In 1998, Dr. Spencer Johnson wrote a best-selling book about dealing with change; he titled it “Who Moved My Cheese?”

I can’t help thinking how ironic it is that Wisconsin—home of the Cheese-heads—is the most prominent example of what happens when political leadership stubbornly refuses to deal with an economic landscape that has changed.

Upon assuming office, Governor Scott Walker immediately made two incredibly poor policy decisions: he rejected federal dollars for high-speed rail, and (as anyone who hasn’t been in a coma this past month knows) he has offered legislation that would revoke the bargaining rights of public sector unions. He has attempted to justify both decisions by pleading state poverty.

It’s tempting to point out that Wisconsin’s fiscal straits didn’t keep the governor and legislature from first enacting generous tax breaks for business, but that bit of political hypocrisy isn’t nearly as troubling as the Governor’s evident inability to understand a simple fact of contemporary budgetary life: it is impossible to balance public budgets by cuts alone. As Robert Russell, a Wisconsin state economic analyst has pointed out, state workers are also taxpayers and consumers.

According to Russell, if Wisconsin public employee salaries are cut through increased withholdings (as Walker is insisting) by an amount large enough to fill the $137 million budget gap, the resulting drop in consumer spending will lead to: 1) a loss of over 1,200 nongovernment jobs; 2) a loss of about $100 million in business sales statewide; 3) a loss of nearly $35 million in personal incomes of nongovernment employee households; and 4)  a loss of nearly $10 million in state tax revenues.

In other words, lower wages and fewer workers translate to less tax revenue and consumer spending. Since even the most modest tax increases appear to be politically untenable these days, the only option likely to generate sufficient revenue is economic development and job creation.

Which brings us to high-speed rail.

The policy arguments for high-speed rail are familiar to most of us: our highways are increasingly congested and enormously expensive to expand; we can’t abate environmental pollution or reduce dependence on foreign oil without offering viable alternatives to the automobile; long commutes translate into lost productivity, costing businesses billions each year.  Urban planners argue that rail is essential if we are to address the problems caused by urban sprawl and make our cities more livable.
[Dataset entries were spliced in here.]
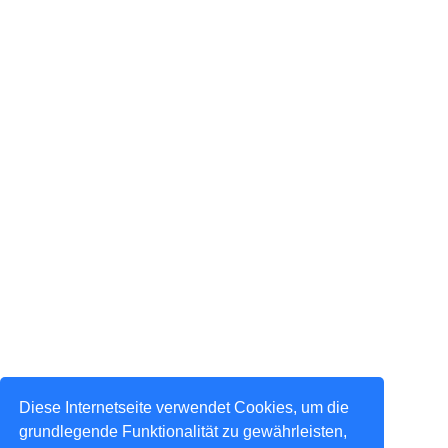
Diese Internetseite verwendet Cookies, um die
grundlegende Funktionalität zu gewährleisten,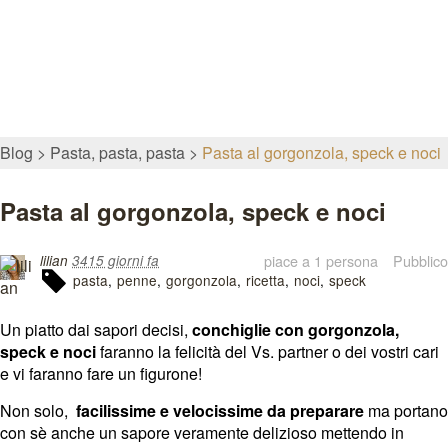
Blog
Pasta, pasta, pasta
Pasta al gorgonzola, speck e noci
Pasta al gorgonzola, speck e noci
piace a 1 persona
Pubblico
lilian
3415 giorni fa
pasta
penne
gorgonzola
ricetta
noci
speck
Un piatto dai sapori decisi,
conchiglie con gorgonzola,
speck e noci
faranno la felicità del Vs. partner o dei vostri cari
e vi faranno fare un figurone!
Non solo,
facilissime e velocissime da preparare
ma portano
con sè anche un sapore veramente delizioso mettendo in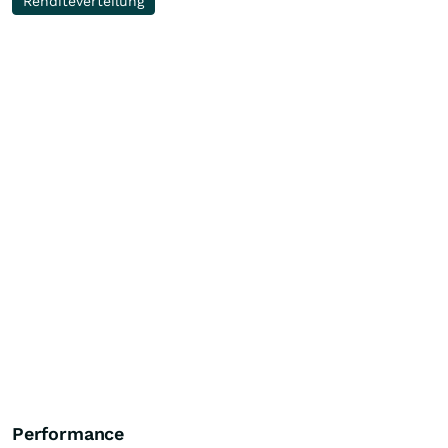
Renditeverteilung
Performance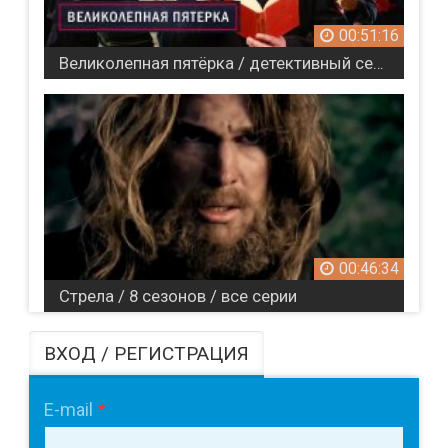
00:51:16
Великолепная пятёрка / детективный сериал / 5 сезонов
00:46:34
Стрела / 8 сезонов / все серии
ВХОД / РЕГИСТРАЦИЯ
E-mail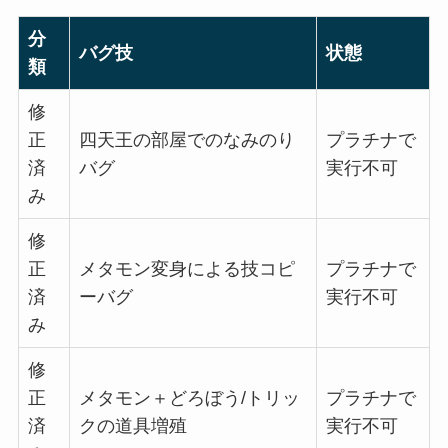
分
バグ技
状態
類
修
正
四天王の部屋でのなみのり
プラチナで
済
バグ
実行不可
み
修
正
メタモン変身による技コピ
プラチナで
済
ーバグ
実行不可
み
修
正
メタモン＋どろぼう/トリッ
プラチナで
済
クの道具増殖
実行不可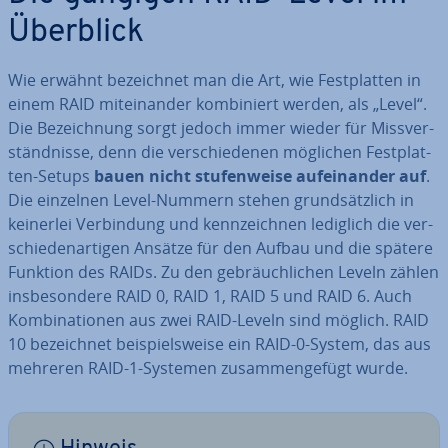
Überblick
Wie erwähnt be­zeich­net man die Art, wie Fest­plat­ten in
einem RAID mit­ein­an­der kom­bi­niert werden, als „Level“.
Die Be­zeich­nung sorgt jedoch immer wieder für Miss­ver­
ständ­nis­se, denn die ver­schie­de­nen möglichen Fest­plat­
ten-Setups
bauen nicht stu­fen­wei­se auf­ein­an­der auf
.
Die einzelnen Level-Nummern stehen grund­sätz­lich in
keinerlei Ver­bin­dung und kenn­zeich­nen lediglich die ver­
schie­den­ar­ti­gen Ansätze für den Aufbau und die spätere
Funktion des RAIDs. Zu den ge­bräuch­li­chen Leveln zählen
ins­be­son­de­re RAID 0, RAID 1, RAID 5 und RAID 6. Auch
Kom­bi­na­tio­nen aus zwei RAID-Leveln sind möglich. RAID
10 be­zeich­net bei­spiels­wei­se ein RAID-0-System, das aus
mehreren RAID-1-Systemen zu­sam­men­ge­fügt wurde.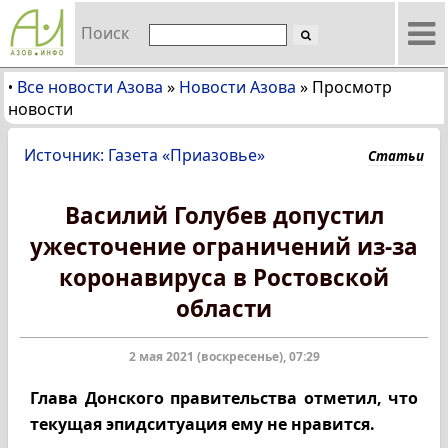
Поиск
Все новости Азова
»
Новости Азова
»
Просмотр
•
новости
Источник: Газета «Приазовье»
Статьи
Василий Голубев допустил
ужесточение ограничений из-за
коронавируса в Ростовской
области
2 мая 2021 (воскресенье), 07:29
Глава Донского правительства отметил, что
текущая эпидситуация ему не нравится.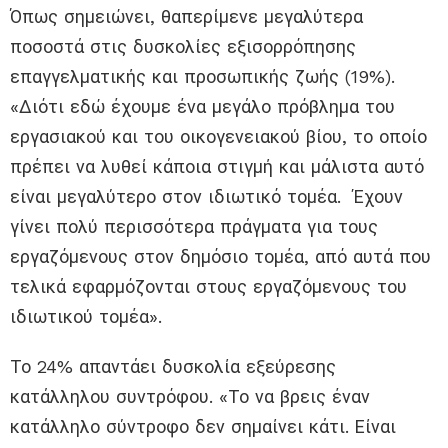
Όπως σημειώνει, θαπερίμενε μεγαλύτερα
ποσοστά στις δυσκολίες εξισορρόπησης
επαγγελματικής και προσωπικής ζωής (19%).
«Διότι εδώ έχουμε ένα μεγάλο πρόβλημα του
εργασιακού και του οικογενειακού βίου, το οποίο
πρέπει να λυθεί κάποια στιγμή και μάλιστα αυτό
είναι μεγαλύτερο στον ιδιωτικό τομέα. Έχουν
γίνει πολύ περισσότερα πράγματα για τους
εργαζόμενους στον δημόσιο τομέα, από αυτά που
τελικά εφαρμόζονται στους εργαζόμενους του
ιδιωτικού τομέα».
Το 24% απαντάει δυσκολία εξεύρεσης
κατάλληλου συντρόφου. «Το να βρεις έναν
κατάλληλο σύντροφο δεν σημαίνει κάτι. Είναι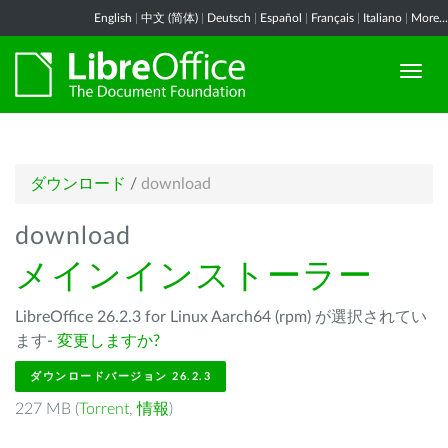
English
|
中文 (简体)
|
Deutsch
|
Español
|
Français
|
Italiano
|
More...
ダウンロード
/
download
download
メインインストーラー
LibreOffice 26.2.3 for Linux Aarch64 (rpm) が選択されてい
ます-
変更しますか?
ダウンロードバージョン 26.2.3
227 MB (
Torrent
,
情報
)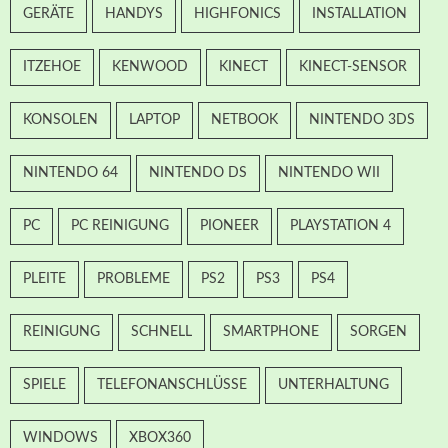
GERÄTE
HANDYS
HIGHFONICS
INSTALLATION
ITZEHOE
KENWOOD
KINECT
KINECT-SENSOR
KONSOLEN
LAPTOP
NETBOOK
NINTENDO 3DS
NINTENDO 64
NINTENDO DS
NINTENDO WII
PC
PC REINIGUNG
PIONEER
PLAYSTATION 4
PLEITE
PROBLEME
PS2
PS3
PS4
REINIGUNG
SCHNELL
SMARTPHONE
SORGEN
SPIELE
TELEFONANSCHLÜSSE
UNTERHALTUNG
WINDOWS
XBOX360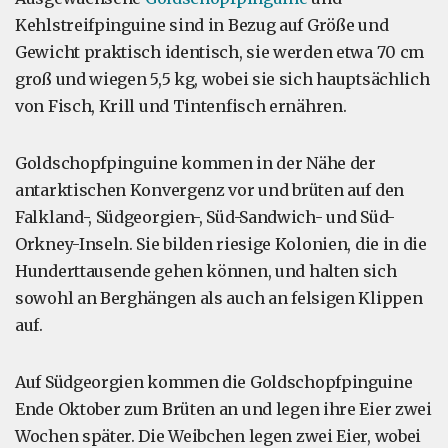
Kehlstreifpinguine sind in Bezug auf Größe und
Gewicht praktisch identisch, sie werden etwa 70 cm
groß und wiegen 5,5 kg, wobei sie sich hauptsächlich
von Fisch, Krill und Tintenfisch ernähren.
Goldschopfpinguine kommen in der Nähe der
antarktischen Konvergenz vor und brüten auf den
Falkland-, Südgeorgien-, Süd-Sandwich- und Süd-
Orkney-Inseln. Sie bilden riesige Kolonien, die in die
Hunderttausende gehen können, und halten sich
sowohl an Berghängen als auch an felsigen Klippen
auf.
Auf Südgeorgien kommen die Goldschopfpinguine
Ende Oktober zum Brüten an und legen ihre Eier zwei
Wochen später. Die Weibchen legen zwei Eier, wobei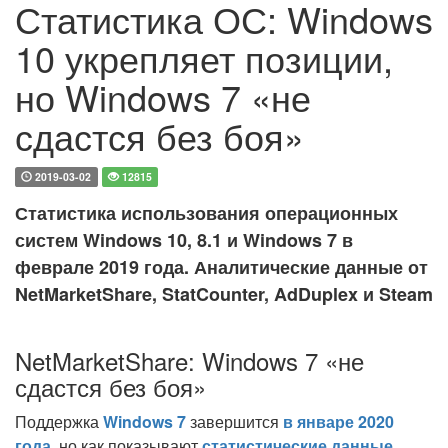
Статистика ОС: Windows
10 укрепляет позиции,
но Windows 7 «не
сдастся без боя»
2019-03-02
12815
Статистика использования операционных
систем Windows 10, 8.1 и Windows 7 в
феврале 2019 года. Аналитические данные от
NetMarketShare, StatCounter, AdDuplex и Steam
NetMarketShare: Windows 7 «не
сдастся без боя»
Поддержка
Windows 7
завершится
в январе 2020
года
, но как показывают
статистические данные
,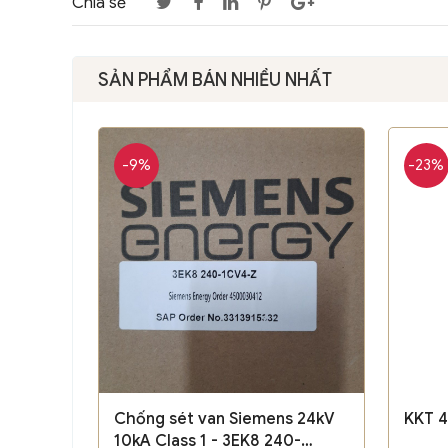
Chia sẻ
SẢN PHẨM BÁN NHIỀU NHẤT
-9%
-23%
Chống sét van Siemens 24kV
KKT 4
10kA Class 1 - 3EK8 240-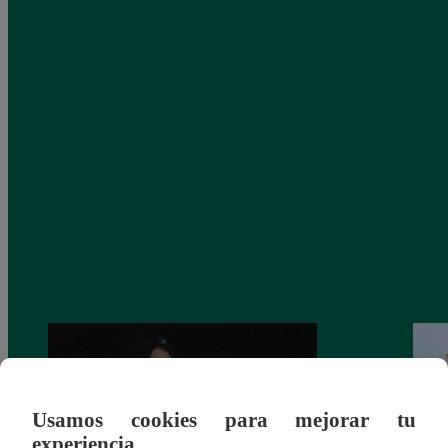
Usamos cookies para mejorar tu
experiencia.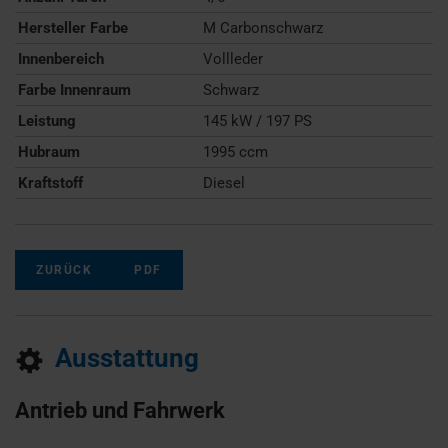
Hersteller Farbe
M Carbonschwarz
Innenbereich
Vollleder
Farbe Innenraum
Schwarz
Leistung
145 kW / 197 PS
Hubraum
1995 ccm
Kraftstoff
Diesel
ZURÜCK
PDF
Ausstattung
Antrieb und Fahrwerk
Groups trying to save America’s small towns argue that those towns will disappear without fast, convenient inter-urban transportation.

All true, and all reasons to support mass transit within–and high-speed rail between–cities.

What is less noted and equally important, however, is the job-creating potential of high-speed rail. Last fall, California voters approved $10 billion dollars for a rail project linking San Francisco and Los Angeles; more recently, the San Francisco Business Times ran an article highlighting the California High-Speed Rail Authority’s projection that 450,000 permanent jobs would be created by the project in addition to the 160,000 new jobs needed to plan, design and build the system.

The Christian Science Monitor estimated that the Obama Administration’s $8 billion initial investment in high-speed rail will produce 320,000 jobs and generate roughly $13 billion in economic development benefits, “including construction and operations jobs, as well as manufacturing and supply chain opportunities. By increasing mobility while decreasing congestion and sprawl, high-speed rail makes our country more competitive while simultaneously spurring economic development.”

Waging a war on public unions—however ideologically satisfying—will not help Wisconsin’s economy. The cheese is on the high-speed train, and thanks to the Governor, that train has left Wisconsin’s station.